In-Trud-ers Mind

~ a little look at the zany world of Trudi Matthews ~

Wednesday, March 01, 2006

"I WANT THAT COLOR ON ME"

Not something you hear often when you have grey smudges across your forehead but it was quite amusing at the time. Our 3 year old looked at every else with ashes on their foreheads and felt left out, so she wanted some too. With a frown on her face she scolded, "Hey, I want that color on me, too."

It is a sign of how much I have changed in my outlook as a Christian that Ash Wednesday and Lent mean so much to me. Subtly over the last seven years as an Anglican Christian, the rhythms of the church year have become second nature to me. There is a strange kind of joyous melancholy that I felt tonight as Peter imposed the ashes in the sign of a cross on my forehead. "From dust you came, to dust you will return."
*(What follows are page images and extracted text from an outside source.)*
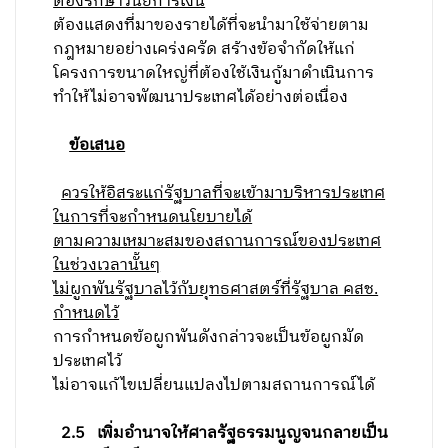
ต้องรักษาวินัยการเงิน
ต้องแสดงที่มาของรายได้ที่จะนำมาใช้จ่ายตาม
กฎหมายอย่างเคร่งครัด สร้างข้อจำกัดให้แก่
โครงการขนาดใหญ่ที่ต้องใช้เงินกู้มาดำเนินการ
ทำให้ไม่อาจพัฒนาประเทศได้อย่างต่อเนื่อง
ข้อเสนอ
ควรให้อิสระแก่รัฐบาลที่จะเข้ามาบริหารประเทศ
ในการที่จะกำหนดนโยบายได้
ตามความเหมาะสมของสถานการณ์ของประเทศ
ในช่วงเวลานั้นๆ
ไม่ผูกพันรัฐบาลไว้กับยุทธศาสตร์ที่รัฐบาล คสช.
กำหนดไว้
การกำหนดข้อผูกพันดังกล่าวจะเป็นข้อผูกมัด
ประเทศไว้
ไม่อาจแก้ไขเปลี่ยนแปลงไปตามสถานการณ์ได้
2.5
เพิ่มอำนาจให้ศาลรัฐธรรมนูญจนกลายเป็น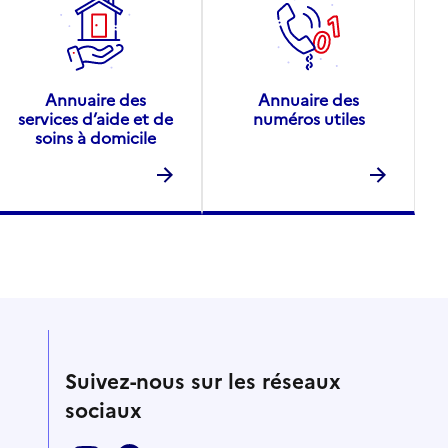
Annuaire des
Annuaire des
services d’aide et de
numéros utiles
soins à domicile
Suivez-nous sur les réseaux
sociaux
The ashes are made by burning the palm fronds that we use in the Palm Sunday service the year before. This practice to me is a physical reminder of human fickleness and inconstancy toward God. One season rejoicing in the Saviors triumphant victory over the powers of evil one day, in another seeing so clearly how that joy gives way to the grayness of death and evil.

In general, penitence gets a bad rap in our society today. We like Fat Tuesday a lot better than Ash Wednesday. It's just not healthy to beat one's self up too much people think. Well, let's just say I disagree. It is only in finally facing up to the ugliness that comes so easily out of my soul that I have found any measure of emotional health and wholeness. I mess up, I break promises, I treat people poorly and, most alarming, I don't even begin to give God his due. I can try to cover it up before others, but I can't hide it from myself or from God.

Freedom comes from being able to see things as they really are, not living in some kind of delusion. Ash Wednesday is all about being honest with yourself and with God. If the truth were told, I should wear the cross of ashes everyday, not just once a year.

So, I want that color on me, too. Lord Jesus Christ, have mercy on me a sinner, it says. This is just the truth I need to remind myself of all the time, but it is especially pressed into my heart through the practices and disciplines practiced during Lent.